EXT3 FS on sda1, internal journal
Setting the system clock..
Cannot access the Hardware Clock via any known method.
Use the --debug option to see the details of our search for an access method.
System Clock set. Local time: Sat Jan  1 00:00:31 UTC 2000.
Cleaning up ifupdown....
Loading device-mapper support.
Will now check all file systems.
fsck 1.40-WIP (14-Nov-2006)
Checking all file systems.
Done checking file systems.
A log is being saved in /var/log/fsck/checkfs if that location is writable.
Setting kernel variables...done.
Will now mount local filesystems:.
Will now activate swapfile swap:swapon on /dev/sda2
Adding 262072k swap on /dev/sda2.  Priority:-1 extents:1 across:262072k
done.
Cleaning /tmp...done.
Cleaning /var/run...done.
/etc/init.d/bootclean: line 17:   567 Bus error               rm -f "$1"
* bootclean: Failure deleting '/var/run/.clean'.
Cleaning /var/lock...done.
Setting up networking....
Configuring network interfaces...

comment:12 in reply to: ↑ description Changed 9 years ago by anonymous

I see this issue as well. I'm running Kamikaze 7.07 openwrt-brcm47xx-2.6-squashfs.trx with no wireless (really barebones, even disabled httpd and crond). I get random "Segmentation Fault" errors. Occasionally, I get random output from the shell in the form of:

root@router:/proc# ls
-ash: : not found

"ls" will work fine right before or after the above. There is nothing special about /proc (same thing happens randomly elsewhere, e.g. /www).

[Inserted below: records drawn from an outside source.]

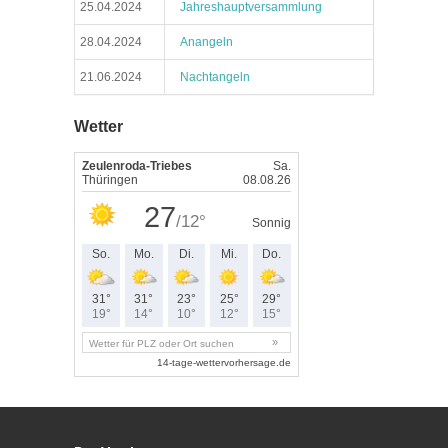
25.04.2024
Jahreshauptversammlung
28.04.2024
Anangeln
21.06.2024
Nachtangeln
Wetter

I seem to be unable to "cat /proc/kmsg". I could do it a short while ago and it had a bunch of OOPS's in it.

On a positive note, all this weirdness does not seem to affect the actually routing. I've been torture testing the routing with no issues.

Thanks
Moh

comment:13 Changed 9 years ago by michu-at-neophob-com

same issue's here:

root@OpenWrt:/# reboot
/bin/ash: : Permission denied
root@OpenWrt:/# reboot
The system is going down NOW !!
Sending SIGTERM to all processes.

perhaps related to ticket nr 2183?

regards
michu

comment:14 Changed 9 years ago by mountaindude

Yup, I see the same issues with Kamikaze 7.07 running on 2.6.22

comment:15 Changed 9 years ago by anonymous

Is anyone trying to fix this bug or has the 500gp lost support?

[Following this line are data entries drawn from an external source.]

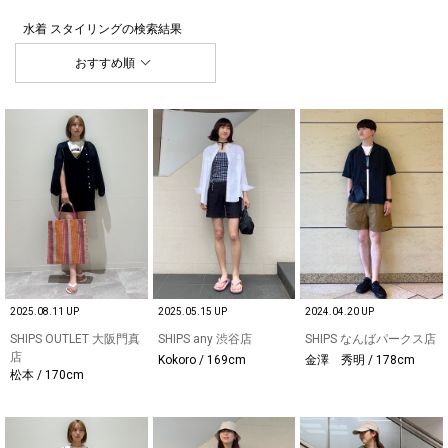
水着 スタイリング
の検索結果
おすすめ順
2025.08.11 UP
2025.05.15 UP
2024.04.20 UP
SHIPS OUTLET 大阪門真
SHIPS any 渋谷店
SHIPS なんばパークス店
店
Kokoro / 169cm
金澤 秀明 / 178cm
松本 / 170cm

comment:16 Changed 9 years ago by jhansen@…

There has always been support for the 500gp with a 2.4 kernel. Unfortunately the 2.6 kernel is not stable on it yet.

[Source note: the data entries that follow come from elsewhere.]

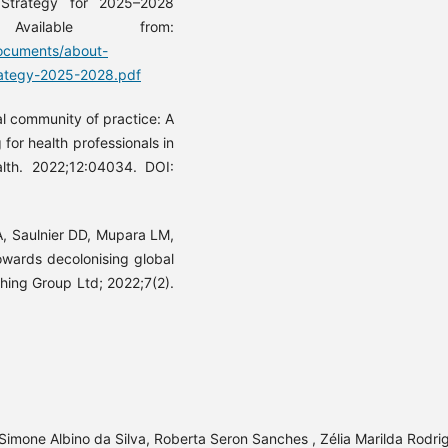
 Strategy for 2025–2028
vailable from:
documents/about-
rategy-2025-2028.pdf
al community of practice: A
or health professionals in
lth. 2022;12:04034. DOI:
A, Saulnier DD, Mupara LM,
towards decolonising global
hing Group Ltd; 2022;7(2).
n, Simone Albino da Silva, Roberta Seron Sanches , Zélia Marilda Rodri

comment:17 Changed 9 years ago by mangoo

There was a series of patches posted to linux-mips mailing list, which add BCM947xx support:

http://www.linux-mips.org/archives/linux-mips/2007-08/msg00103.html

comment:18 Changed 9 years ago by anonymous

Hmm, it mostly comes from OpenWRT though :)

comment:19 Changed 9 years ago by hause@…

hi,

after waiting some time i tried 8417.
it seems to be stable again.
actually i use 8461 and i don't have any error.

greets,

kh

comment:20 Changed 9 years ago by anonymous

Really ?

One week ago I tried a revision posterior to r8417 and it was very unstable on a WL-700gE ( not the same CPU though ). I retried r8479 yesterday and it doesn't even boot :o

comment:21 Changed 9 years ago by anonymous

s/posterior/later than
Sorry for my poor english :)

comment:22 Changed 9 years ago by mangoo

I just tried r8494 from today, and the bug is still there.

comment:23 Changed 9 years ago by jhansen@…

I'd work on this bug more but I just don't have time as of late. The WL-500g Premium actually worked perfectly in Kamikaze 7.06 with a 2.6.19.2 kernel. Something happened in 2.6.20 or 2.6.21 that causes the router to crash now.

So the approach I'd take is to use the old arch code from 2.6.19.2 (just the mainstream code in arch/mips and include/asm-mips) with the new BCM947XX BSP code in a 2.6.22 kernel, and see if it still boots/runs. If so, then the mips maintainers added a feature, etc. that doesn't work on this router. Just add each of the changes they made one by one and see which one breaks it, then add a flag so that that feature doesn't get used on this processor.

If using the old arch code with the new BSP still doesn't work, try using the new arch code with the old BSP. Perhaps something changed in the BCM947xx BSP that broke support.

This is how I fixed the kmap_coherent problems we were seeing on both the WGT634U and WL-500g premium, and I'm sure a similar approach should put this issue to rest. The mips maintainers added a feature that they assumed worked on all MIPS32's, but unfortunately these Broadcom CPUs couldn't handle it.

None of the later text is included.